Work instruction: No pictures belong in the copy, but every line of the material below must be reproduced exactly.

+++ Records

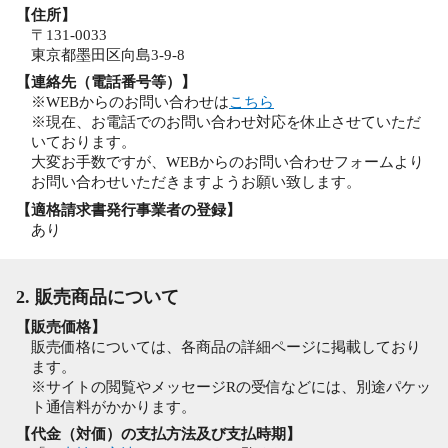
【住所】
〒131-0033
東京都墨田区向島3-9-8
【連絡先（電話番号等）】
※WEBからのお問い合わせは
こちら
※現在、お電話でのお問い合わせ対応を休止させていただ
いております。
大変お手数ですが、WEBからのお問い合わせフォームより
お問い合わせいただきますようお願い致します。
【適格請求書発行事業者の登録】
あり
2. 販売商品について
【販売価格】
販売価格については、各商品の詳細ページに掲載しており
ます。
※サイトの閲覧やメッセージRの受信などには、別途パケッ
ト通信料がかかります。
【代金（対価）の支払方法及び支払時期】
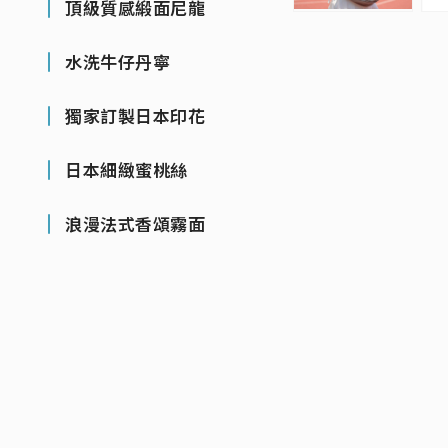
頂級質感緞面尼龍
水洗牛仔丹寧
獨家訂製日本印花
日本細緻蜜桃絲
浪漫法式香頌霧面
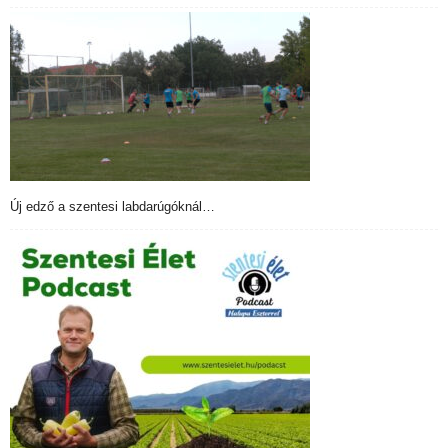
Új edző a szentesi labdarúgóknál…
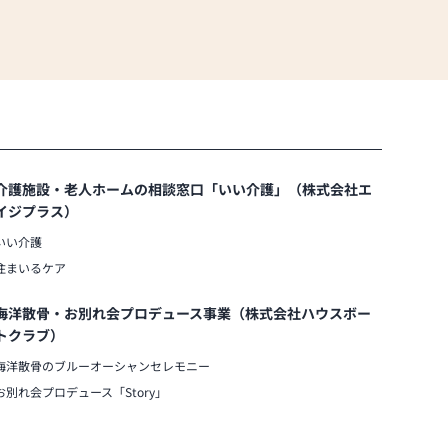
介護施設・老人ホームの相談窓口「いい介護」（株式会社エ
イジプラス）
いい介護
住まいるケア
海洋散骨・お別れ会プロデュース事業（株式会社ハウスボー
トクラブ）
海洋散骨のブルーオーシャンセレモニー
お別れ会プロデュース「Story」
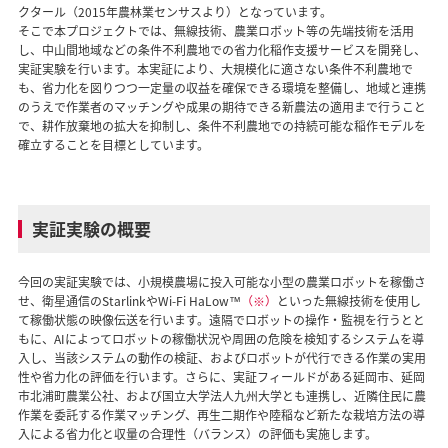
クタール（2015年農林業センサスより）となっています。
そこで本プロジェクトでは、無線技術、農業ロボット等の先端技術を活用
し、中山間地域などの条件不利農地での省力化稲作支援サービスを開発し、
実証実験を行います。本実証により、大規模化に適さない条件不利農地で
も、省力化を図りつつ一定量の収益を確保できる環境を整備し、地域と連携
のうえで作業者のマッチングや成果の期待できる新農法の適用まで行うこと
で、耕作放棄地の拡大を抑制し、条件不利農地での持続可能な稲作モデルを
確立することを目標としています。
実証実験の概要
今回の実証実験では、小規模農場に投入可能な小型の農業ロボットを稼働さ
せ、衛星通信のStarlinkやWi-Fi HaLow™
（※）
といった無線技術を使用し
て稼働状態の映像伝送を行います。遠隔でロボットの操作・監視を行うとと
もに、AIによってロボットの稼働状況や周囲の危険を検知するシステムを導
入し、当該システムの動作の検証、およびロボットが代行できる作業の実用
性や省力化の評価を行います。さらに、実証フィールドがある延岡市、延岡
市北浦町農業公社、および国立大学法人九州大学とも連携し、近隣住民に農
作業を委託する作業マッチング、再生二期作や陸稲など新たな栽培方法の導
入による省力化と収量の合理性（バランス）の評価も実施します。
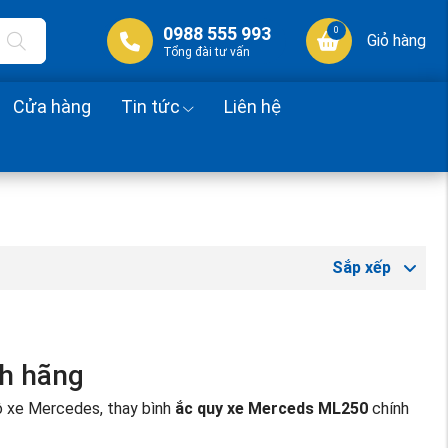
0988 555 993
0
Giỏ hàng
Tổng đài tư vấn
Cửa hàng
Tin tức
Liên hệ
Sắp xếp
nh hãng
tô xe Mercedes, thay bình
ắc quy xe Merceds ML250
chính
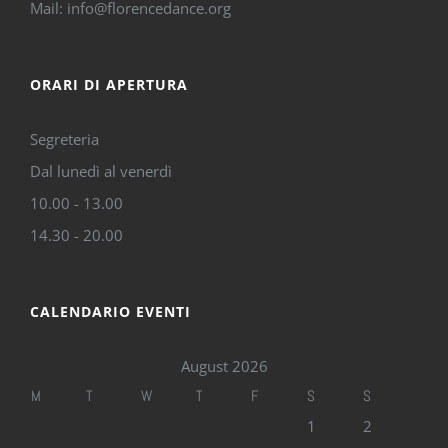
Mail: info@florencedance.org
ORARI DI APERTURA
Segreteria
Dal lunedì al venerdì
10.00 - 13.00
14.30 - 20.00
CALENDARIO EVENTI
August 2026
M
T
W
T
F
S
S
1
2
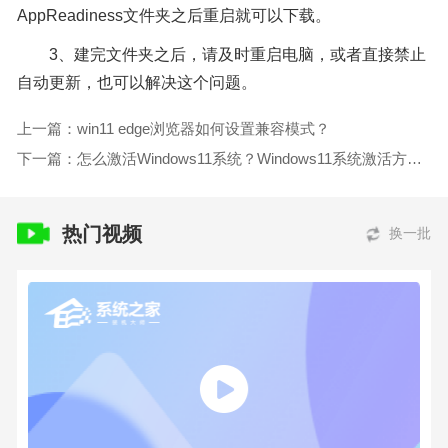
AppReadiness文件夹之后重启就可以下载。
3、建完文件夹之后，请及时重启电脑，或者直接禁止
自动更新，也可以解决这个问题。
上一篇：win11 edge浏览器如何设置兼容模式？
下一篇：怎么激活Windows11系统？Windows11系统激活方法步骤
热门视频
换一批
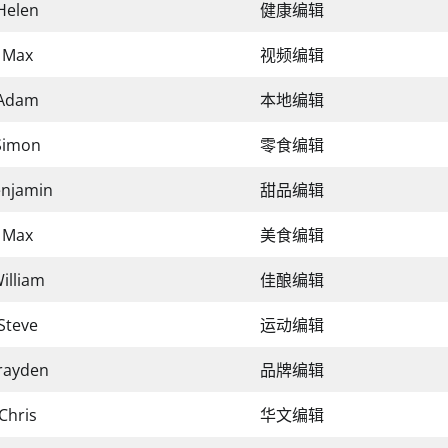
Helen
健康编辑
Max
视频编辑
Adam
本地编辑
Simon
零食编辑
njamin
甜品编辑
Max
美食编辑
illiam
佳酿编辑
Steve
运动编辑
rayden
品牌编辑
Chris
华文编辑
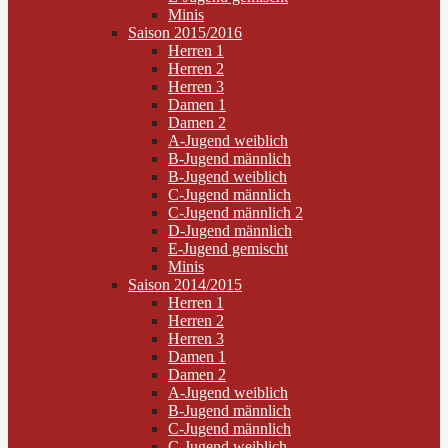
Minis
Saison 2015/2016
Herren 1
Herren 2
Herren 3
Damen 1
Damen 2
A-Jugend weiblich
B-Jugend männlich
B-Jugend weiblich
C-Jugend männlich
C-Jugend männlich 2
D-Jugend männlich
E-Jugend gemischt
Minis
Saison 2014/2015
Herren 1
Herren 2
Herren 3
Damen 1
Damen 2
A-Jugend weiblich
B-Jugend männlich
C-Jugend männlich
C-Jugend weiblich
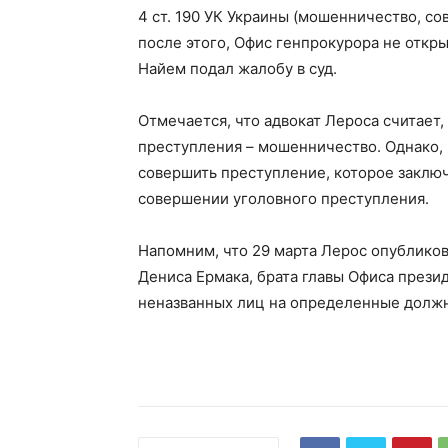
4 ст. 190 УК Украины (мошенничество, со
после этого, Офис генпрокурора не откр
Найем подал жалобу в суд.
Отмечается, что адвокат Лероса считает,
преступления – мошенничество. Однако,
совершить преступление, которое заклю
совершении уголовного преступления.
Напомним, что 29 марта Лерос опубликов
Дениса Ермака, брата главы Офиса прези
неназванных лиц на определенные должно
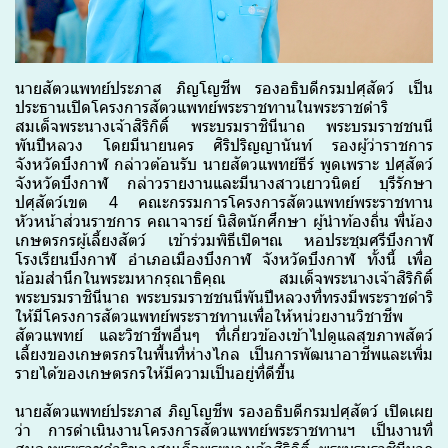
นายสัตวแพทย์ประภาส ภิญโญชีพ รองอธิบดี
กรมปศุสัตว์ เป็น
ประธานเปิดโครงการสัตวแพทย์พระราชทานในพระราชดำริ
สมเด็จพระนางเจ้าสิริกิติ์ พระบรมราชินีนาถ พระบรมราชชนนี
พันปีหลวง โดยมีนายนคร ศิริปริญญานันท์ รองผู้ว่าราชการ
จังหวัดบึงกาฬ กล่าวต้อนรับ นายสัตวแพทย์ธีร์ พูดเพราะ ปศุสัตว์
จังหวัดบึงกาฬ กล่าวรายงาน
และมีนางสาวเยาวนิตย์ บุรีรักษา
ปศุสัตว์เขต 4 คณะกรรมการโครงการสัตวแพทย์พระราชทาน
หัวหน้าส่วนราชการ คณาจารย์ นิสิตนักศึกษา ผู้นำท้องถิ่น พี่น้อง
เกษตรกรผู้เลี้ยงสัตว์ เข้าร่วมพิธีเปิดฯ
ณ หอประชุมศรีบึงกาฬ
โรงเรียนบึงกาฬ อำเภอเมืองบึงกาฬ จังหวัดบึงกาฬ ทั้งนี้ เพื่อ
น้อมสำนึก
ในพระมหากรุณาธิคุณ สมเด็จพระนางเจ้าสิริกิติ์
พระบรมราชินีนาถ พระบรมราชชนนีพันปีหลวง
ที่ทรงมีพระราชดำริ
ให้มีโครงการสัตวแพทย์พระราชทานเพื่อให้หน่วยงานวิชาชีพ
สัตวแพทย์ และวิชาชีพอื่นๆ ที่เกี่ยวข้องเข้าไปดูแลสุขภาพสัตว์
เลี้ยงของเกษตรกรในพื้นที่ห่างไกล เป็นการพัฒนาอาชีพ
และเพิ่ม
รายได้ของเกษตรกรให้มีความเป็นอยู่ที่ดีขึ้น
นายสัตวแพทย์ประภาส ภิญโญชีพ รองอธิบดีกรมปศุสัตว์ เปิดเผย
ว่า การดำเนินงานโครงการ
สัตวแพทย์พระราชทานฯ เป็นงานที่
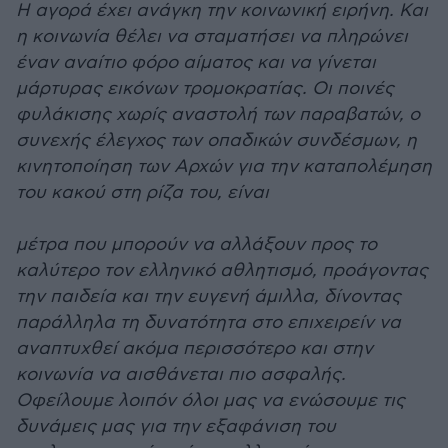
Η αγορά έχει ανάγκη την κοινωνική ειρήνη. Και
η κοινωνία θέλει να σταματήσει να πληρώνει
έναν αναίτιο φόρο αίματος και να γίνεται
μάρτυρας εικόνων τρομοκρατίας. Οι ποινές
φυλάκισης χωρίς αναστολή των παραβατών, ο
συνεχής έλεγχος των οπαδικών συνδέσμων, η
κινητοποίηση των Αρχών για την καταπολέμηση
του κακού στη ρίζα του, είναι
μέτρα που μπορούν να αλλάξουν προς το
καλύτερο τον ελληνικό αθλητισμό, προάγοντας
την παιδεία και την ευγενή άμιλλα, δίνοντας
παράλληλα τη δυνατότητα στο επιχειρείν να
αναπτυχθεί ακόμα περισσότερο και στην
κοινωνία να αισθάνεται πιο ασφαλής.
Οφείλουμε λοιπόν όλοι μας να ενώσουμε τις
δυνάμεις μας για την εξαφάνιση του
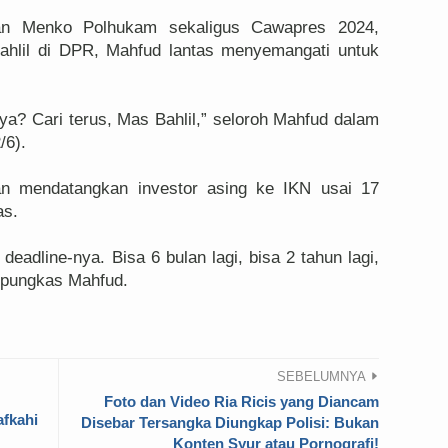
tan Menko Polhukam sekaligus Cawapres 2024,
ahlil di DPR, Mahfud lantas menyemangati untuk
ya? Cari terus, Mas Bahlil,” seloroh Mahfud dalam
/6).
n mendatangkan investor asing ke IKN usai 17
las.
 deadline-nya. Bisa 6 bulan lagi, bisa 2 tahun lagi,
” pungkas Mahfud.
SEBELUMNYA
Foto dan Video Ria Ricis yang Diancam
afkahi
Disebar Tersangka Diungkap Polisi: Bukan
Konten Syur atau Pornografi!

++++++

Response for this exercise:
【住所】
〒131-0033
東京都墨田区向島3-9-8
【連絡先（電話番号等）】
※WEBからのお問い合わせは
こちら
※現在、お電話でのお問い合わせ対応を休止させていただ
いております。
大変お手数ですが、WEBからのお問い合わせフォームより
お問い合わせいただきますようお願い致します。
【適格請求書発行事業者の登録】
あり
2. 販売商品について
【販売価格】
販売価格については、各商品の詳細ページに掲載しており
ます。
※サイトの閲覧やメッセージRの受信などには、別途パケッ
ト通信料がかかります。
【代金（対価）の支払方法及び支払時期】
頂級質感緞面尼龍
水洗牛仔丹寧
獨家訂製日本印花
日本細緻蜜桃絲
浪漫法式香頌霧面
Új edző a szentesi labdarúgóknál…
介護施設・老人ホームの相談窓口「いい介護」（株式会社エ
イジプラス）
いい介護
住まいるケア
海洋散骨・お別れ会プロデュース事業（株式会社ハウスボー
トクラブ）
海洋散骨のブルーオーシャンセレモニー
お別れ会プロデュース「Story」
クタール（2015年農林業センサスより）となっています。
そこで本プロジェクトでは、無線技術、農業ロボット等の先端技術を活用
し、中山間地域などの条件不利農地での省力化稲作支援サービスを開発し、
実証実験を行います。本実証により、大規模化に適さない条件不利農地で
も、省力化を図りつつ一定量の収益を確保できる環境を整備し、地域と連携
のうえで作業者のマッチングや成果の期待できる新農法の適用まで行うこと
で、耕作放棄地の拡大を抑制し、条件不利農地での持続可能な稲作モデルを
確立することを目標としています。
実証実験の概要
今回の実証実験では、小規模農場に投入可能な小型の農業ロボットを稼働さ
せ、衛星通信のStarlinkやWi-Fi HaLow™
（※）
といった無線技術を使用し
て稼働状態の映像伝送を行います。遠隔でロボットの操作・監視を行うとと
もに、AIによってロボットの稼働状況や周囲の危険を検知するシステムを導
入し、当該システムの動作の検証、およびロボットが代行できる作業の実用
性や省力化の評価を行います。さらに、実証フィールドがある延岡市、延岡
市北浦町農業公社、および国立大学法人九州大学とも連携し、近隣住民に農
作業を委託する作業マッチング、再生二期作や陸稲など新たな栽培方法の導
入による省力化と収量の合理性（バランス）の評価も実施します。
0988 555 993
0
Giỏ hàng
Tổng đài tư vấn
Cửa hàng
Tin tức
Liên hệ
Sắp xếp
nh hãng
tô xe Mercedes, thay bình
ắc quy xe Merceds ML250
chính
Mail: info@florencedance.org
ORARI DI APERTURA
Segreteria
Dal lunedì al venerdì
10.00 - 13.00
14.30 - 20.00
CALENDARIO EVENTI
August 2026
M
T
W
T
F
S
S
1
2
AppReadiness文件夹之后重启就可以下载。
3、建完文件夹之后，请及时重启电脑，或者直接禁止
自动更新，也可以解决这个问题。
上一篇：win11 edge浏览器如何设置兼容模式？
下一篇：怎么激活Windows11系统？Windows11系统激活方法步骤
热门视频
换一批
Helen
健康编辑
Max
视频编辑
Adam
本地编辑
Simon
零食编辑
njamin
甜品编辑
Max
美食编辑
illiam
佳酿编辑
Steve
运动编辑
rayden
品牌编辑
Chris
华文编辑
Minis
Saison 2015/2016
Herren 1
Herren 2
Herren 3
Damen 1
Damen 2
A-Jugend weiblich
B-Jugend männlich
B-Jugend weiblich
C-Jugend männlich
C-Jugend männlich 2
D-Jugend männlich
E-Jugend gemischt
Minis
Saison 2014/2015
Herren 1
Herren 2
Herren 3
Damen 1
Damen 2
A-Jugend weiblich
B-Jugend männlich
C-Jugend männlich
C-Jugend weiblich
4 ст. 190 УК Украины (мошенничество, со
после этого, Офис генпрокурора не откр
Найем подал жалобу в суд.
Отмечается, что адвокат Лероса считает,
преступления – мошенничество. Однако,
совершить преступление, которое заклю
совершении уголовного преступления.
Напомним, что 29 марта Лерос опубликов
Дениса Ермака, брата главы Офиса прези
неназванных лиц на определенные должно
นายสัตวแพทย์ประภาส ภิญโญชีพ รองอธิบดี
กรมปศุสัตว์ เป็น
ประธานเปิดโครงการสัตวแพทย์พระราชทานในพระราชดำริ
สมเด็จพระนางเจ้าสิริกิติ์ พระบรมราชินีนาถ พระบรมราชชนนี
พันปีหลวง โดยมีนายนคร ศิริปริญญานันท์ รองผู้ว่าราชการ
จังหวัดบึงกาฬ กล่าวต้อนรับ นายสัตวแพทย์ธีร์ พูดเพราะ ปศุสัตว์
จังหวัดบึงกาฬ กล่าวรายงาน
และมีนางสาวเยาวนิตย์ บุรีรักษา
ปศุสัตว์เขต 4 คณะกรรมการโครงการสัตวแพทย์พระราชทาน
หัวหน้าส่วนราชการ คณาจารย์ นิสิตนักศึกษา ผู้นำท้องถิ่น พี่น้อง
เกษตรกรผู้เลี้ยงสัตว์ เข้าร่วมพิธีเปิดฯ
ณ หอประชุมศรีบึงกาฬ
โรงเรียนบึงกาฬ อำเภอเมืองบึงกาฬ จังหวัดบึงกาฬ ทั้งนี้ เพื่อ
น้อมสำนึก
ในพระมหากรุณาธิคุณ สมเด็จพระนางเจ้าสิริกิติ์
พระบรมราชินีนาถ พระบรมราชชนนีพันปีหลวง
ที่ทรงมีพระราชดำริ
ให้มีโครงการสัตวแพทย์พระราชทานเพื่อให้หน่วยงานวิชาชีพ
สัตวแพทย์ และวิชาชีพอื่นๆ ที่เกี่ยวข้องเข้าไปดูแลสุขภาพสัตว์
เลี้ยงของเกษตรกรในพื้นที่ห่างไกล เป็นการพัฒนาอาชีพ
และเพิ่ม
รายได้ของเกษตรกรให้มีความเป็นอยู่ที่ดีขึ้น
นายสัตวแพทย์ประภาส ภิญโญชีพ รองอธิบดีกรมปศุสัตว์ เปิดเผย
ว่า การดำเนินงานโครงการ
สัตวแพทย์พระราชทานฯ เป็นงานที่
Η αγορά έχει ανάγκη την κοινωνική ειρήνη. Και
η κοινωνία θέλει να σταματήσει να πληρώνει
έναν αναίτιο φόρο αίματος και να γίνεται
μάρτυρας εικόνων τρομοκρατίας. Οι ποινές
φυλάκισης χωρίς αναστολή των παραβατών, ο
συνεχής έλεγχος των οπαδικών συνδέσμων, η
κινητοποίηση των Αρχών για την καταπολέμηση
του κακού στη ρίζα του, είναι
μέτρα που μπορούν να αλλάξουν προς το
καλύτερο τον ελληνικό αθλητισμό, προάγοντας
την παιδεία και την ευγενή άμιλλα, δίνοντας
παράλληλα τη δυνατότητα στο επιχειρείν να
αναπτυχθεί ακόμα περισσότερο και στην
κοινωνία να αισθάνεται πιο ασφαλής.
Οφείλουμε λοιπόν όλοι μας να ενώσουμε τις
δυνάμεις μας για την εξαφάνιση του
tan Menko Polhukam sekaligus Cawapres 2024,
ahlil di DPR, Mahfud lantas menyemangati untuk
ya? Cari terus, Mas Bahlil,” seloroh Mahfud dalam
/6).
n mendatangkan investor asing ke IKN usai 17
las.
 deadline-nya. Bisa 6 bulan lagi, bisa 2 tahun lagi,
” pungkas Mahfud.
SEBELUMNYA
Foto dan Video Ria Ricis yang Diancam
afkahi
Disebar Tersangka Diungkap Polisi: Bukan
Konten Syur atau Pornografi!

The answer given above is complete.